■ Task ■
Return each line of the data below that contains the string "KUPPLUNGEN".

Excerpts from a dataset:

____

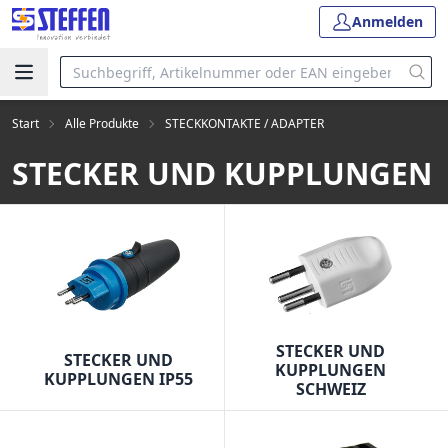
Anmelden
Start
Alle Produkte
STECKKONTAKTE / ADAPTER
STECKER UND KUPPLUNGEN
STECKER UND
STECKER UND
KUPPLUNGEN
KUPPLUNGEN IP55
SCHWEIZ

____

■ Exercise answer ■
STECKER UND KUPPLUNGEN
KUPPLUNGEN
KUPPLUNGEN IP55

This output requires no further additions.